Publié le 9 octobre 2025. Malgré une baisse globale du nombre de fumeurs aux Pays-Bas, les tentatives d’arrêt restent infructueuses pour beaucoup, et les inégalités sociales en matière de tabagisme persistent, notamment en lien avec le niveau de revenu et d’éducation.
- Plus de 3,1 millions de Néerlandais ont fumé ou vapoté l’année dernière.
- La proportion de fumeurs et de vapoteurs est en augmentation chez les jeunes.
- Le tabagisme est plus fréquent chez les personnes à faibles revenus et celles ayant un niveau d’éducation pratique.
Arrêter de fumer est un défi complexe, bien au-delà d’une simple question de volonté. L’addiction à la nicotine se manifeste physiquement, provoquant un regain d’agitation dès 45 minutes après une cigarette, et des symptômes de sevrage irritables durant la première semaine, avec un troisième jour particulièrement difficile. Mais l’aspect comportemental est tout aussi prégnant : fumer devient un rituel associé au café, aux tâches ménagères, ou à la promenade du chien, rendant la rupture d’habitude particulièrement ardue.
« Certaines personnes parviennent à arrêter du jour au lendemain, d’autres par essais et erreurs », explique Esther Croes, experte en tabac à l’Institut Trimbos.
« Comme personne n’est pareil, il n’a pas de sens de mentionner le nombre moyen de tentatives d’abandon du tabac. La bonne nouvelle est que tout le monde peut réussir. »
Esther Croes, experte en tabac, Institut Trimbos
Pourtant, malgré des années de politiques publiques visant à décourager le tabagisme, plus de 3,1 millions de Néerlandais ont continué à fumer ou à vapoter l’année dernière. Une tendance inquiétante est observée chez les jeunes, où la proportion de fumeurs et de vapoteurs est en hausse. Les disparités socio-économiques sont également flagrantes : selon une étude récente du CBS (Centraal Bureau voor de Statistiek), plus les revenus sont faibles, plus la consommation quotidienne de tabac est élevée. Dans les 20 communes néerlandaises où le tabagisme est le plus répandu, plus d’un adulte sur cinq est fumeur, et ces communes sont souvent caractérisées par un niveau de revenu bas.
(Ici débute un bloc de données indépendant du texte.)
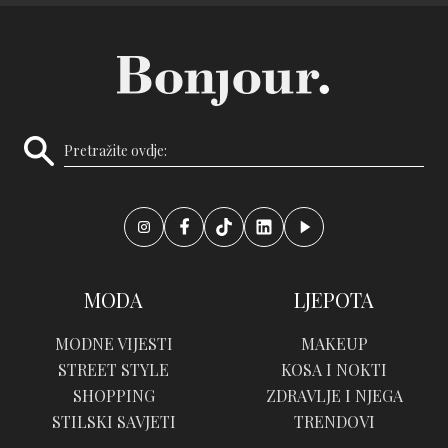
MODA
LJEPOTA
MODNE VIJESTI
MAKEUP
STREET STYLE
KOSA I NOKTI
SHOPPING
ZDRAVLJE I NJEGA
STILSKI SAVJETI
TRENDOVI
Rotterdam arrive en tête de ce classement, avec 23,9 % de ses habitants qui fument ou vapotent occasionnellement. En analysant la répartition des revenus à Rotterdam, on constate que le revenu médian est d’environ 29 000 euros par an, un chiffre inférieur à celui de la plupart des autres communes néerlandaises (seulement dix communes sur 342 affichent un revenu médian plus faible). Des villes comme Groningen (forte concentration étudiante), Heerlen, Kerkrade et Pekela présentent également des taux de tabagisme élevés, avec des revenus inférieurs à la moyenne nationale (39 800 euros par an).
Le niveau d’éducation joue également un rôle important. Si le pourcentage de fumeurs est plus élevé parmi les personnes ayant une formation professionnelle, le plus grand nombre de fumeurs se trouve en réalité dans le groupe des personnes ayant un niveau d’éducation intermédiaire (diplôme HAVO, VWO ou MBO 2, 3 ou 4). « En termes de pourcentage, de nombreuses personnes fument dans le groupe ayant un faible niveau d’éducation. Mais aux Pays-Bas, il y a beaucoup plus de personnes ayant un niveau d’éducation intermédiaire », précise Esther Croes.
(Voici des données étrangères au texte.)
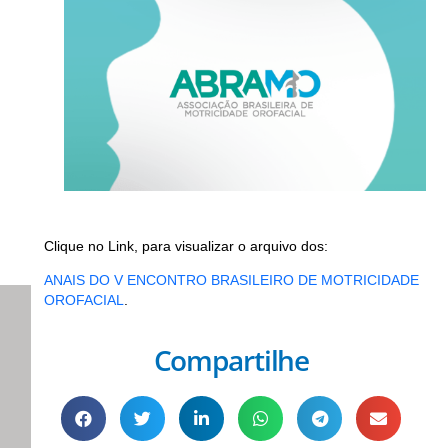
Clique no Link, para visualizar o arquivo dos:
ANAIS DO V ENCONTRO BRASILEIRO DE MOTRICIDADE
OROFACIAL
.
Compartilhe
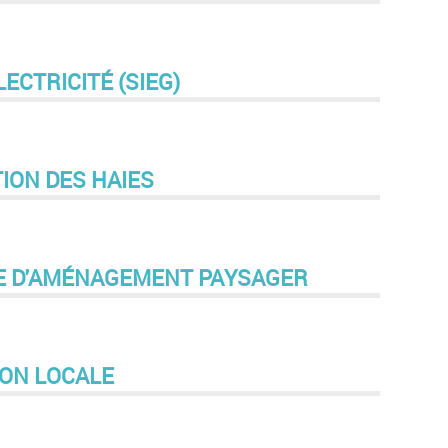
ECTRICITÉ (SIEG)
ION DES HAIES
LE D'AMÉNAGEMENT PAYSAGER
ION LOCALE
Pour les personnes à faibles revenus ou ayant un niveau d’éducation non universitaire, l’arrêt du tabac s’avère particulièrement difficile. « Les professionnels de la santé ont un rôle à jouer », souligne Esther Croes. « Ces personnes sont moins souvent orientées vers des soins adaptés pour arrêter de fumer, et pourtant, c’est la méthode la plus efficace. »
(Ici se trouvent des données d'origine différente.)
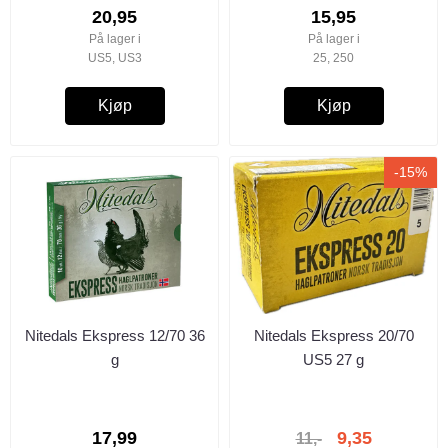
20,95
15,95
På lager i
På lager i
US5, US3
25, 250
Kjøp
Kjøp
-15%
Nitedals Ekspress 12/70 36
Nitedals Ekspress 20/70
g
US5 27 g
17,99
9,35
11,-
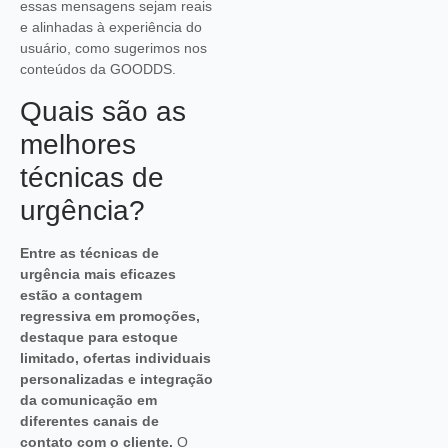
essas mensagens sejam reais
e alinhadas à experiência do
usuário, como sugerimos nos
conteúdos da GOODDS.
Quais são as
melhores
técnicas de
urgência?
Entre as técnicas de
urgência mais eficazes
estão a contagem
regressiva em promoções,
destaque para estoque
limitado, ofertas individuais
personalizadas e integração
da comunicação em
diferentes canais de
contato com o cliente.
O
Le tabagisme reste la cause de décès la plus évitable, surpassant les risques liés à une mauvaise alimentation, au manque d’exercice et à la consommation d’alcool. Chaque année, 19 500 décès sont directement imputables au tabagisme, auxquels s’ajoutent 1 000 décès liés au tabagisme passif. « Si l’on en prend conscience, arrêter de fumer devient une évidence », conclut Esther Croes.